Alcalde de palco
El oficio de alcalde o alcaldesa comporta un buen número de actividades imprevistas. Algunos acompañan procesiones con inusual devoción, otros entienden que han de sonreír a cada vecino que se encuentran y los más aventureros se lanzan a la conquista de un futuro prometedor para sus conciudadanos. Con los nuevos ayuntamientos, usos y costumbres ancestrales de los regidores locales han quedado en entredicho. Pero existe un hábito que resiste cual aldea gala: si el equipo de la ciudad llega a la final, el alcalde o la alcaldesa tendrá que estar en el palco. No hay margen.
La figura del alcalde en el palco se caracteriza por el fingimiento y la rigidez. Por un lado, ha de aparentar que le importa sobremanera lo que ocurre en el terreno de juego, que siente los colores como uno más. Por otro, debe mantener la compostura: sonreír ante cada ocasión, celebrar con lentitud los goles y manifestar una ligera contrariedad al contemplar las decisiones más polémicas del colegiado. La misión resulta más agotadora que un pleno de presupuestos. Si el equipo pierde, tendrá que mostrarse compungido. Si gana, no le quedará otra que dejarse llevar por la corriente eufórica.

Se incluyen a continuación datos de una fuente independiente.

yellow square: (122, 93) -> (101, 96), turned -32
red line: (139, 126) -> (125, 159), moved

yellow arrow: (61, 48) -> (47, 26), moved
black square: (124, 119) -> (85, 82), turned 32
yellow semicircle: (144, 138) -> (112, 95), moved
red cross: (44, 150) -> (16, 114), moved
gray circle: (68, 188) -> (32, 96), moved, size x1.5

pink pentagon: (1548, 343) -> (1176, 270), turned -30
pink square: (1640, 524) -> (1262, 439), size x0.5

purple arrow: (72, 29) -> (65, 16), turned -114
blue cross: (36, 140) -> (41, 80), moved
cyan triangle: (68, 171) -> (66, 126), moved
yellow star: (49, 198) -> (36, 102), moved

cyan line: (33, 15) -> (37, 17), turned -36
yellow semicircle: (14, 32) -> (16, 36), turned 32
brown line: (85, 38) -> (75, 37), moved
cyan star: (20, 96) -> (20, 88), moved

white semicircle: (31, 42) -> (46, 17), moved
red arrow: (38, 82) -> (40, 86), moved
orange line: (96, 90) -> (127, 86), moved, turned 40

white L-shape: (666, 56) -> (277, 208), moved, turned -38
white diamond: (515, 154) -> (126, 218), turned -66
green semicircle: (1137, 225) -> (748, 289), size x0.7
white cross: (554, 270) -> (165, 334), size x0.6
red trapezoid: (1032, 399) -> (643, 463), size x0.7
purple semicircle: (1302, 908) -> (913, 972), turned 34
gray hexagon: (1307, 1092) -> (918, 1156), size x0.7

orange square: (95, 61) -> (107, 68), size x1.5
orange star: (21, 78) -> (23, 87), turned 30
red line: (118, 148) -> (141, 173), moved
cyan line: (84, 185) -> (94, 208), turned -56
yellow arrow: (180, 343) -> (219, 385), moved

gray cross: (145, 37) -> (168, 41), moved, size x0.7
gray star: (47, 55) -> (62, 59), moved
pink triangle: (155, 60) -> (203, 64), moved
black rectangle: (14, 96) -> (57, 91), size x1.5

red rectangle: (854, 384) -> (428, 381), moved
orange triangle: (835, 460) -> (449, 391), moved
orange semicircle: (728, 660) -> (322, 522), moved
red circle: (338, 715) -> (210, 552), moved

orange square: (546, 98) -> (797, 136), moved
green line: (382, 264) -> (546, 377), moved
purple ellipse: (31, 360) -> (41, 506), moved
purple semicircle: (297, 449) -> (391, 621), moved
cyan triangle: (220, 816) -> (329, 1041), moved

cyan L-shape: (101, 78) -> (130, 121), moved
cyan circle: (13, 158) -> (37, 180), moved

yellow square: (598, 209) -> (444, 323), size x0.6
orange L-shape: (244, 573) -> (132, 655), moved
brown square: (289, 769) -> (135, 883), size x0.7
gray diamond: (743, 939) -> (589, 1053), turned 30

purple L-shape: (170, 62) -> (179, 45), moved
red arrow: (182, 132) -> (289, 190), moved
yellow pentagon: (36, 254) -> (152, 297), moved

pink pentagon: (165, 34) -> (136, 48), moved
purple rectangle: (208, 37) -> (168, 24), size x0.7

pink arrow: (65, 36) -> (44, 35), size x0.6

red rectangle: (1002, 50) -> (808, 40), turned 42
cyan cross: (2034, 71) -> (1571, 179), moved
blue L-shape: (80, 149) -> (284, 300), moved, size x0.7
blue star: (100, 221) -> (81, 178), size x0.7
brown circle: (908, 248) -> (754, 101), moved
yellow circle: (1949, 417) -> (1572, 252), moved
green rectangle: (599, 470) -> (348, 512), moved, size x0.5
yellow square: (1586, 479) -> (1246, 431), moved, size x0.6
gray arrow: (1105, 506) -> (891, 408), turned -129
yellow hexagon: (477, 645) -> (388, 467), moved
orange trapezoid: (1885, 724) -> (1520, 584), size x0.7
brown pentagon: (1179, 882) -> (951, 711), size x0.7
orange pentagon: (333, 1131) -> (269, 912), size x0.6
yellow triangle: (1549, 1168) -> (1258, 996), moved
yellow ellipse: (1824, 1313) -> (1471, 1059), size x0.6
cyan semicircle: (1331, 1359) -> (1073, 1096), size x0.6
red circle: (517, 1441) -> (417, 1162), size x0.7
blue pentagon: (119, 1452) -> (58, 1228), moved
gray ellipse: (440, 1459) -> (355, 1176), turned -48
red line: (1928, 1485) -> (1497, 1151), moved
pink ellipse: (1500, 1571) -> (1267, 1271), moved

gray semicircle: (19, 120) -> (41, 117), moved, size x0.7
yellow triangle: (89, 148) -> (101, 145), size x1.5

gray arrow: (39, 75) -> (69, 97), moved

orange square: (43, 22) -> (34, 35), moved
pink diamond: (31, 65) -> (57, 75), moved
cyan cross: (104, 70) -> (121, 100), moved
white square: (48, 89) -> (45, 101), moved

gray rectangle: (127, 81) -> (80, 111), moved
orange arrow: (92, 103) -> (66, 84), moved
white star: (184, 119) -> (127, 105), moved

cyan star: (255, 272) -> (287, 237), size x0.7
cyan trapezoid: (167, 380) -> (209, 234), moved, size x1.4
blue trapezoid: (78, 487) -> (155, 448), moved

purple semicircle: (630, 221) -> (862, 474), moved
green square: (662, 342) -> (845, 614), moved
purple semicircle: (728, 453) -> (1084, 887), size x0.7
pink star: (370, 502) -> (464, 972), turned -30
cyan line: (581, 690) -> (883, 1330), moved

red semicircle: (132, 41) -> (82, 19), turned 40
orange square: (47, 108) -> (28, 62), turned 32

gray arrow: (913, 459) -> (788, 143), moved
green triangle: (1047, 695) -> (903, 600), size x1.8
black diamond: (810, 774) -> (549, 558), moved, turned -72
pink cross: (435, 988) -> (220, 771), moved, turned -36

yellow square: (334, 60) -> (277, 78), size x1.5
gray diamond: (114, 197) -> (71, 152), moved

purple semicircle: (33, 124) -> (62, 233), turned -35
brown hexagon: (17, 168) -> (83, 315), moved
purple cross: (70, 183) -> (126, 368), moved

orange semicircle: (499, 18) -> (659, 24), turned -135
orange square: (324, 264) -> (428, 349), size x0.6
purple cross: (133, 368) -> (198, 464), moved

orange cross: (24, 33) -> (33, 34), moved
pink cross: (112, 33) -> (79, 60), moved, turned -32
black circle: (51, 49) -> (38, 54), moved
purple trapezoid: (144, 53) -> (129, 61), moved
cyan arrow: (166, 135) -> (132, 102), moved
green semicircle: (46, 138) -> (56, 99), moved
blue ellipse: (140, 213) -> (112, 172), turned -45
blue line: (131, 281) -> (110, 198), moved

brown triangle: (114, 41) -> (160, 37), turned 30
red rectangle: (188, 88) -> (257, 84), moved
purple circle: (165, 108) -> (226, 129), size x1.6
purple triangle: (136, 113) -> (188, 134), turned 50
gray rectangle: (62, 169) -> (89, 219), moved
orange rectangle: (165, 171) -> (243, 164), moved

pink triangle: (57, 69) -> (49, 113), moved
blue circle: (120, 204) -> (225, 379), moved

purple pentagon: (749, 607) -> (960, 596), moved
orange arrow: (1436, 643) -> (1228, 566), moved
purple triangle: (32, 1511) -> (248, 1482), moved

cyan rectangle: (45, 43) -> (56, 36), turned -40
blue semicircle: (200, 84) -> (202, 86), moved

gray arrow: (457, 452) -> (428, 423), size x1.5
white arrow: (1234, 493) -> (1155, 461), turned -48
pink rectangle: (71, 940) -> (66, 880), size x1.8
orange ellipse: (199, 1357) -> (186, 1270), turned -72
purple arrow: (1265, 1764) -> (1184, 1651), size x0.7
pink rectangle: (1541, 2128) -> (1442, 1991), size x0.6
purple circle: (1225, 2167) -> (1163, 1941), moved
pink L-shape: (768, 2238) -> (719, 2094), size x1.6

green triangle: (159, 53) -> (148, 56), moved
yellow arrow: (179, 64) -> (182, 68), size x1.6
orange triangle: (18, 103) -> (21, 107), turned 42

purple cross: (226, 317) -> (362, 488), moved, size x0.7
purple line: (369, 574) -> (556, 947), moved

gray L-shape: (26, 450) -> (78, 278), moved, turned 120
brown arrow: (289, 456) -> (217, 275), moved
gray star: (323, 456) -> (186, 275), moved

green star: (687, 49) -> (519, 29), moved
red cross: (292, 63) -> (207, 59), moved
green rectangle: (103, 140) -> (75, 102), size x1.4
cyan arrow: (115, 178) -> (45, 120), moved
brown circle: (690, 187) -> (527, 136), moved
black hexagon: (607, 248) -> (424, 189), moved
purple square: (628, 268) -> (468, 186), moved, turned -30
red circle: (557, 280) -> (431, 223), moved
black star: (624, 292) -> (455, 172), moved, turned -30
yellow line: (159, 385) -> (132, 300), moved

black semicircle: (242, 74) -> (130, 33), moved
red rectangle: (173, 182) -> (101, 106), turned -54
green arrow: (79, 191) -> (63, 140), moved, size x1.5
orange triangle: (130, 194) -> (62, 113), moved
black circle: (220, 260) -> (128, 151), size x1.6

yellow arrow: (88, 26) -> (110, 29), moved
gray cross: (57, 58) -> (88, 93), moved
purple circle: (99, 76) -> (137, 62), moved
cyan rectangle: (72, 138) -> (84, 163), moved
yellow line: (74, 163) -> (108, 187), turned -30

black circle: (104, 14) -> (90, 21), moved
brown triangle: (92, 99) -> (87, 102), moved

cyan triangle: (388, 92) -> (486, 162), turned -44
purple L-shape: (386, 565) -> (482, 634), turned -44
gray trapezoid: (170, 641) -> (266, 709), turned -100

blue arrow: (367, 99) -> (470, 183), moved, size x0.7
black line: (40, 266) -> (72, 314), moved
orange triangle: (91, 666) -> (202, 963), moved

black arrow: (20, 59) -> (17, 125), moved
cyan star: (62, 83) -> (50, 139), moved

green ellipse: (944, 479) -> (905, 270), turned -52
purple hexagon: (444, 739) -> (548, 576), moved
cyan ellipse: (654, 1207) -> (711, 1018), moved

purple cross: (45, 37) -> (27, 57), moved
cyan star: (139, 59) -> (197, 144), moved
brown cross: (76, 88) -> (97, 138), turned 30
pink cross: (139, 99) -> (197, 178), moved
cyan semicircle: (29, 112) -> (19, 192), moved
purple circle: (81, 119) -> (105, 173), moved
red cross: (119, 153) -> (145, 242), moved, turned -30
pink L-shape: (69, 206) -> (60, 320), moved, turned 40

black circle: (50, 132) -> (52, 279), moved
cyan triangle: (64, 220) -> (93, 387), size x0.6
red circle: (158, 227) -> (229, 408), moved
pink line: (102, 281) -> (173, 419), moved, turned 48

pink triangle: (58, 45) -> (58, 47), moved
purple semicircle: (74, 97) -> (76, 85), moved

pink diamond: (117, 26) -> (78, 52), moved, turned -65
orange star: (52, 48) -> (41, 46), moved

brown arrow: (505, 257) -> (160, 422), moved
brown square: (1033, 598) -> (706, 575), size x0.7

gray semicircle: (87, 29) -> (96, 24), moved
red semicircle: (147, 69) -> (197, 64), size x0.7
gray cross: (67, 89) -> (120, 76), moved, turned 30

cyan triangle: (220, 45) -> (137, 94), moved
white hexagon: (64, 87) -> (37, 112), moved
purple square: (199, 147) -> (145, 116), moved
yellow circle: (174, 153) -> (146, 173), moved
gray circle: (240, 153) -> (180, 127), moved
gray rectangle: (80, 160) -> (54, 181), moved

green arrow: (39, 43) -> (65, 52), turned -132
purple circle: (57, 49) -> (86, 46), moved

La consolidada tradición del alcalde de palco despierta la simpatía cordial de los aficionados. Asistir a un evento deportivo con gesto hierático, mantener ese rictus dialogante, aburrirse hasta lo indecible u ocultar las propias emociones: no deber de ser fácil. Así que, al abandonar el estadio, no es extraño que el hincha dedique unos instantes a esa pregunta recurrente de la prensa local, que abre un campo de múltiples respuestas para cualquiera que desee lo mejor para su ciudad. ¿Y usted qué haría si fuera alcalde? Dimitir, sin duda.